To support this pluralistic ecosystem, reforms in publishing practices are essential. Expanding the definition of rigor to include transparent methods, well-documented workflows, reusable code, and null results will help align incentive structures with the realities of modern computational neuroscience. Recognizing the contributions of data stewards, software engineers, and method developers is equally essential, as these roles underpin the reproducibility and sustainability of the field’s scientific output.
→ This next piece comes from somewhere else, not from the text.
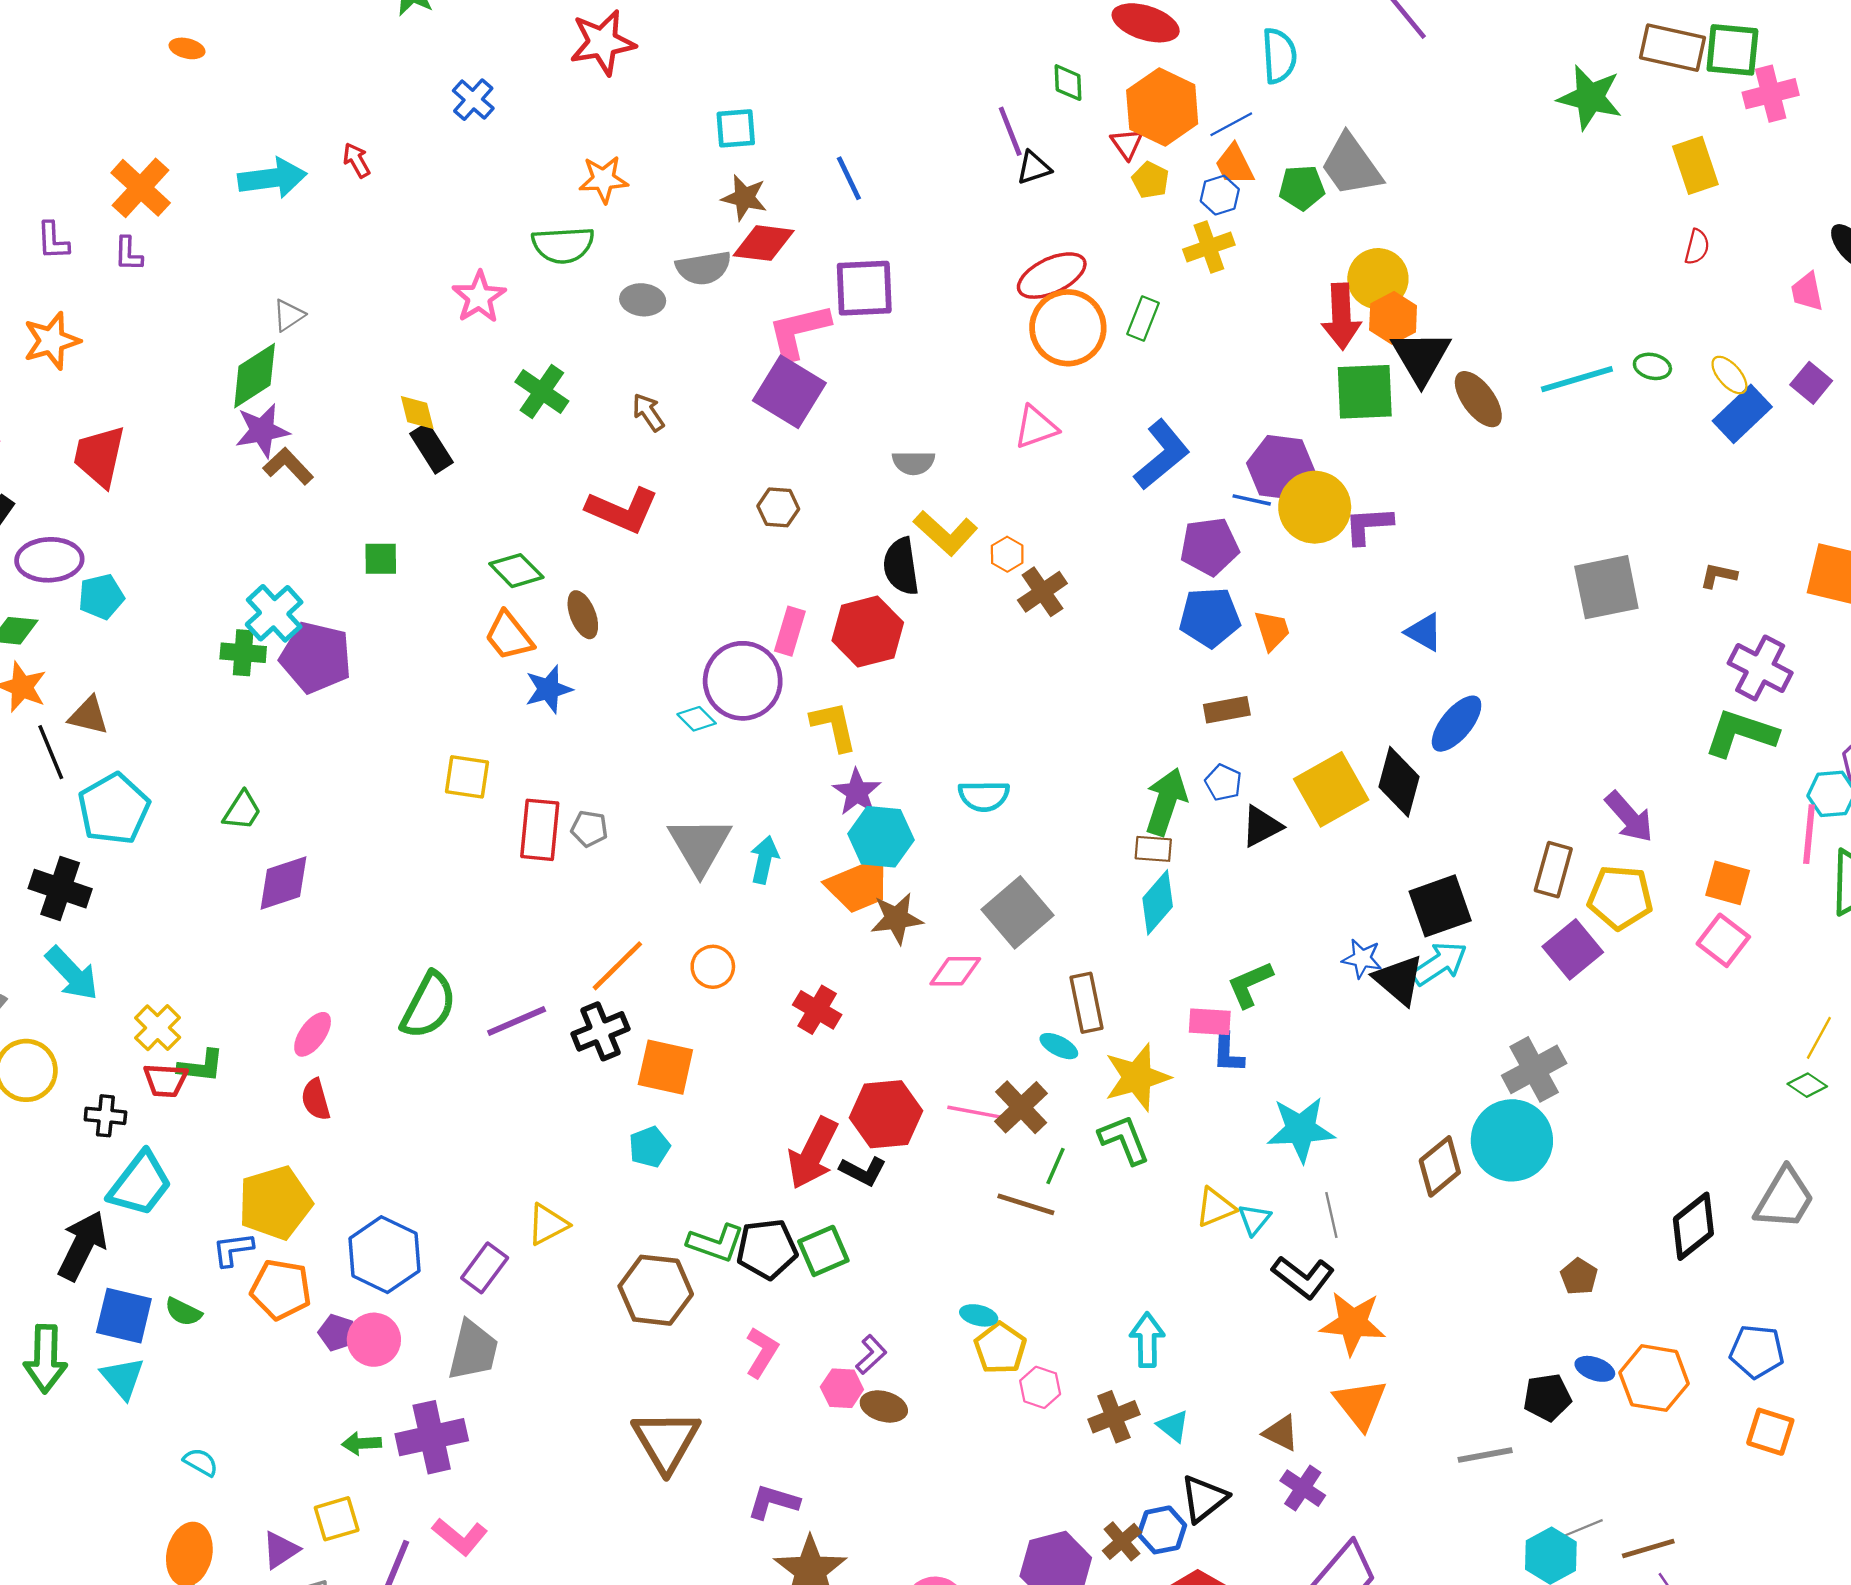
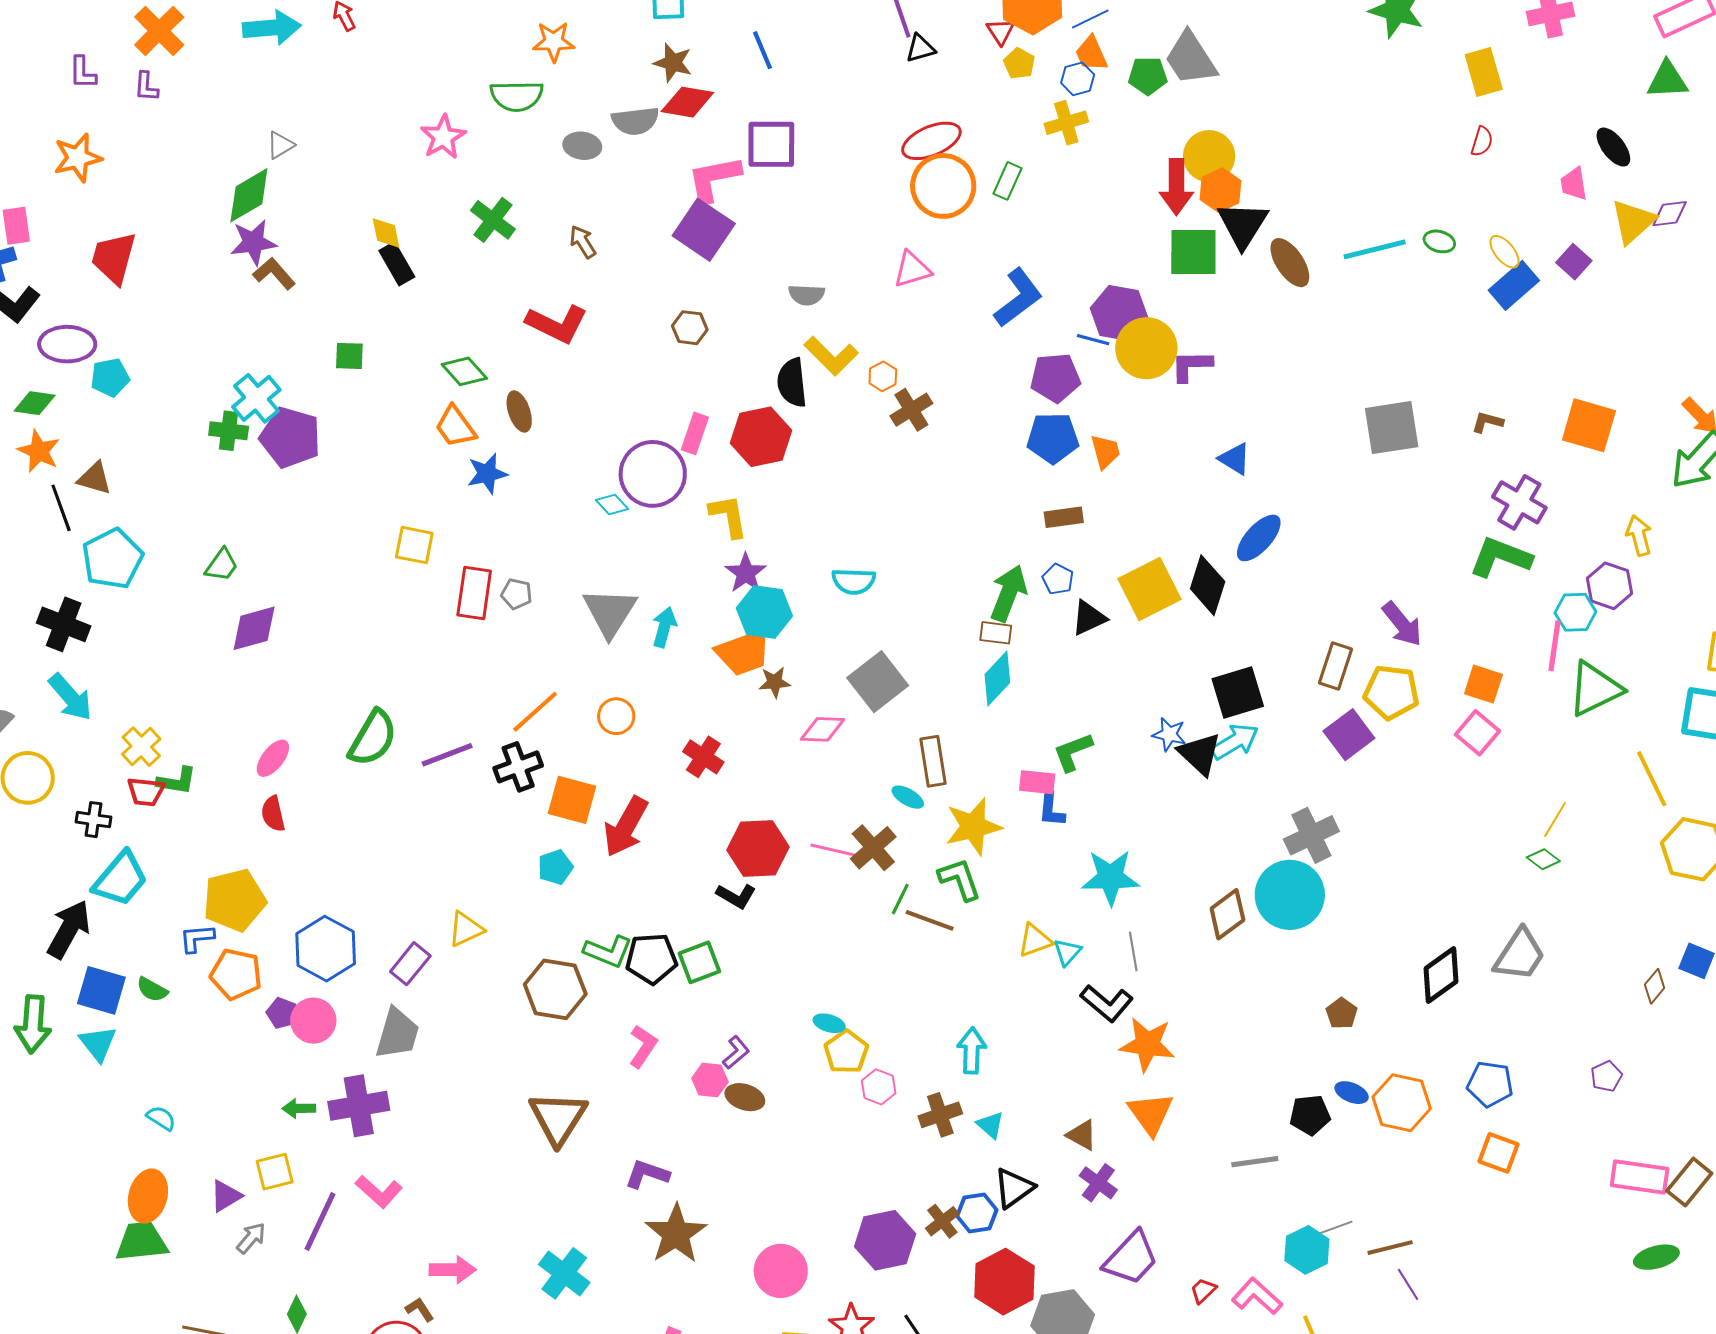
brown star: (897, 918) -> (775, 682), size x0.7
red arrow: (813, 1153) -> (626, 827), moved
brown line: (1026, 1204) -> (930, 920), moved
By valuing the full spectrum of research products and not just narrative findings, journals can foster a culture in which investigators are encouraged to build, document, share, and refine the tools that make discovery possible.
The brain-mapping community is exceptionally well-positioned to lead this transformation. It has already pioneered open-data frameworks, community standards, and computational tools that have shaped the trajectory of the field. The next step is to extend this leadership into publishing itself: to model a system that rewards what we value, supports methodological pluralism, and enables all researchers, regardless of scale, resources, or institutional setting, to contribute meaningfully to scientific progress.
A pluralistic, inclusive publishing ecosystem addresses existing limitations and is a pathway to accelerating discovery, strengthening reproducibility, and democratizing scientific contribution. Aligning incentives with the full breadth of methodological contributions to scientific inquiry will help ensure that insight, rather than scale alone, shapes future advances. Large-N and small-N approaches each provide unique strengths, and their utility is determined by the research question at hand. When the publishing system supports methodological pluralism, the field is better positioned to generate cumulative and mechanistically grounded knowledge.
Funding sources
The authors have nothing to disclose.
Acknowledgements
Flux 2025 Pre Conference Workshop
This commentary was inspired by the Flux Annual Meeting Pre-Conference Workshop titled “Designing Investigator-Led Studies in the Era of Big Data,” organized by Drs. Andrew Lynn and Xiaoqian Chai, which was held in Dublin, Ireland, on September 4th, 2025. We thank the organizers and the participants of this workshop for their engagement and permission to share their insights.
Conflicts of interest
The authors declare no competing interests.